Brian Rudman writes that corporates are crowing over paltry donations to Christchurch while sitting on big earnings.
The way some holy men try to shame their followers into giving more than they can afford, by reading out a list of donations in church, is rather, shall we say, un-Christian.
On the other hand, if big commercial organisations want to pound their chests and alert us to their beneficence in times of emergency, where's the harm? Except, sometimes, to themselves.
In Monday's Herald, Westpac New Zealand's corporate affairs director, Sue Foley, rushed to correct a correspondent who had claimed Westpac had not been as generous as the other big banks in it's donation to the Christchurch quake appeal.
Most major banks, wrote Ms Foley, "including Westpac, stepped up to assist, giving $1 million each".
She added that Westpac had given a similar amount after the September quake and that "all the banks have been great, Westpac included".
My first thought was "how generous", which no doubt was the purpose of the letter - that, and trying to promote Westpac as having done better than its rivals.
But then a jaundiced Westpac customer of South Island origins rang to say how penny-pinching - he employed much more earthy Anglo-Saxon vocabulary - his banker had been.

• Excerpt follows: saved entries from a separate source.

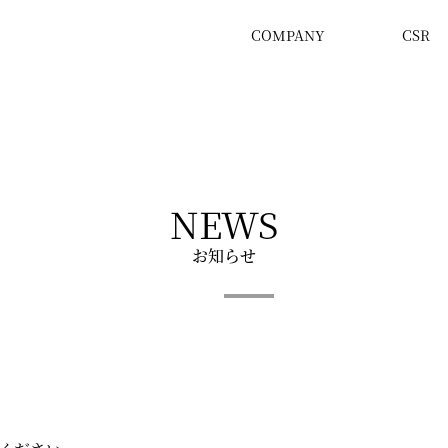
COMPANY
CSR
NEWS
お知らせ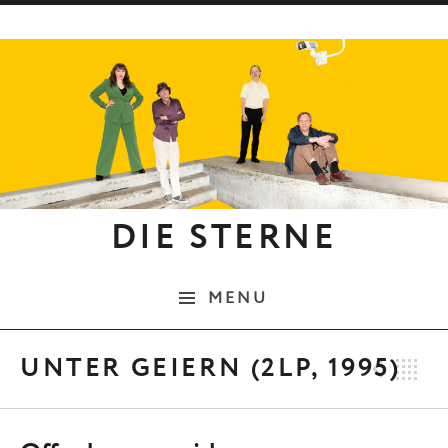
Skip to content
DIE STERNE
MENU
Pre
B
UNTER GEIERN (2LP, 1995)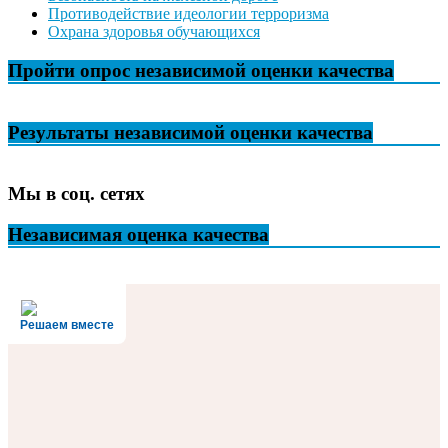
Противодействие идеологии терроризма
Охрана здоровья обучающихся
Пройти опрос независимой оценки качества
Результаты независимой оценки качества
Мы в соц. сетях
Независимая оценка качества
Решаем вместе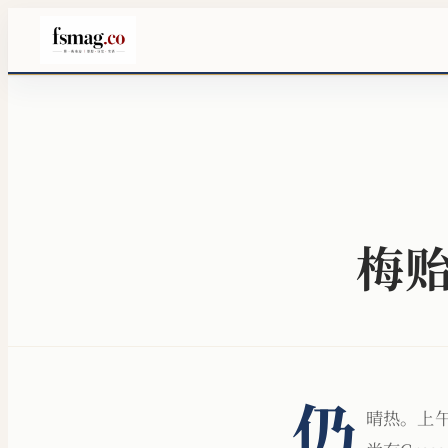
梅贻
仍
晴热。上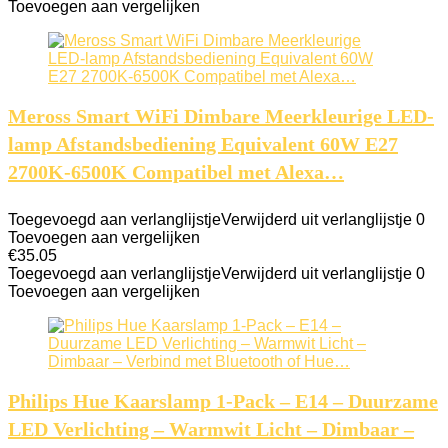
Toevoegen aan vergelijken
Meross Smart WiFi Dimbare Meerkleurige LED-
lamp Afstandsbediening Equivalent 60W E27
2700K-6500K Compatibel met Alexa…
Toegevoegd aan verlanglijstje
Verwijderd uit verlanglijstje
0
Toevoegen aan vergelijken
€
35.05
Toegevoegd aan verlanglijstje
Verwijderd uit verlanglijstje
0
Toevoegen aan vergelijken
Philips Hue Kaarslamp 1-Pack – E14 – Duurzame
LED Verlichting – Warmwit Licht – Dimbaar –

And how incredulous he was that they were skiting about their "generosity". Them and the other Aussie-owned banks which dominate the local banking scene.
After leafing through PricewaterhouseCoopers recent analysis of the major banks' results for the second half of the 2010 financial year, it was obvious he had a point.
Last year, the four Australian-owned NZ banks plus Kiwibank together amassed a profit before tax of $3.48 billion - a 36 per cent increase over the previous year's $2.56 billion.
Westpac's share of last year's bonanza was $822 million. The latter six months were particularly good, with profits leaping from $378 million in the first six months to $444 million in the second half.
Alongside these huge sums, the $2 million donation Westpac was anxious to promote suddenly sounds like loose change from the petty cash tin. Perhaps it's time for one of those holy men to start reading these numbers aloud and shaming the big bankers into opening up their safes instead.
Talking of opening up purses, Auckland Mayor Len Brown was in Wellington yesterday to discuss the Auckland Spatial Plan with the Cabinet committee on Auckland governance reforms. That was the official reason, but it's hard to believe that the subject on everyone's mind wasn't the clear signal from the Beehive that if Auckland wants to proceed with major infrastructural improvements, such as the inner-city rail loop, then we're on our own.
More alarming is the ideological pressure from the right, and from Wellington, to sell off regional assets such as the port company and the airport shares, and pay for these new infrastructure projects ourselves.
It's hardly a new tune. Just as it's hardly new to realise that the national politicians and bureaucrats are once more getting ready to rort Auckland out of its fair share of development funds.
The best analysis of this was by the Greens Transport Research Unit, which in early 2009 ploughed through years of Cabinet and Treasury documents and calculated that in the 15 years from June 1990, Aucklanders contributed $7.02 billion into central government coffers from fuel tax, road-user charges and motor vehicle fees but got back only $3.22 billion - less than half - in transport-related expenditure.
In the last three years of the last Labour Government, this imbalance finally began to be reversed, but still the shortfall to Auckland taxpayers between 1990 and 2008 was in the region of $3 billion.
Still, we can scream and yell about the injustice and unfairness of it all until the cows come home, but under the present National Administration it's not going extract an extra cent of investment for Auckland. But what this Government has given us, with the creation of the Super City structure, is the muscle to get on with the job ourselves.
Auckland is the biggest local authority in Australasia, with a $3 billion budget and $29 billion worth of assets. Among them are the port company, on the council books at $622.6 million, airport shares valued at $663 million, assorted term deposits and other diversified financial assets of $263 million and prime waterfront land stretching from Queen St around to the Harbour Bridge.
With the Government's books closed and Treasury officials on the prowl for projects to chop, the Auckland Council urgently needs a financial plan on how best to make the $29 billion asset base work for the development of Auckland.
There's pressure, from both outside and in, for cashing up assets such as the port and the airport and investing the proceeds. Others argue to carry on as now and live off the income of these investments.
Issuing development bonds is another option, as is reviving the regional fuel tax, which was widely backed but was cancelled before it could be implemented by the incoming National Government in late 2008.
There's a consensus in Auckland in favour of the inner-city rail loop. If we want it to proceed, it's time for us to flex our Super City muscles and come up with a plan for funding it someway else.